Sunday, June 1, 2014

Czechs and human rights

I wanted to make a comment on a Czech government Minister's remarks about human rights.
But my post hasn't shown up at the paper where he was interviewed.
That's odd because I wrote a longer post, and then a short correction.  The correction showed up, but the original did not, which produced a strange sort of incoherence.

So, I'm going to post my (reconstructed) longer post here and now, with a link to the original article.

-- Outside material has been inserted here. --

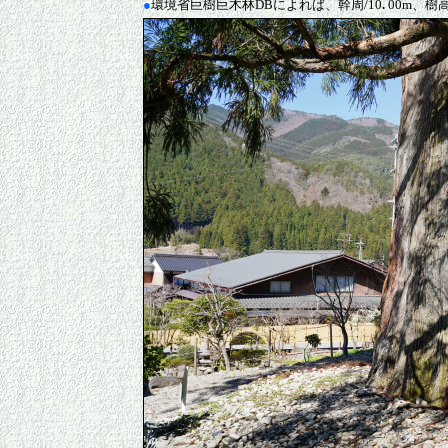
●
環境省巨樹巨木林DBによれば、幹周/10
.
00m、樹高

1.  The Minister speaks as though human rights were a fiction, something invented by privileged or lucky people. That's not true.  Workers in the Czech Republic and China and the USA can agree that they deserve health care, safety in the workplace (which is not provided for many Chinese, including those who make Apple products), and education for their children. 
2.  The Minister obscurely suggests that some unique Chinese culture or values justify what goes on in Tibet.  The truth is that he is simply in the business of bowing toward power.  He doesn't want to offend the rulers in China.  But those same rulers don't care very much about whether a person dies of burns in a factory run by FoxConn.

3.  The USA should cease its sanctions against Cuba--but not for the reasons that the Minister gives.  The USA has no business trying to overthrow governments.  And, in any case, the victims of the sanctions have been ordinary people.  That was perfectly predictable, and is the reason why no such sanctions should have ever been put in place.  

4.  Lastly, the Minister's actual suggestions might well have led the New York Times never to publish the article cited above, out of fear of offending a powerful person.  It is very clear where such obeisance leads--to the death of young soldiers in imperial wars.  Jaroslav Hašek could have told you that.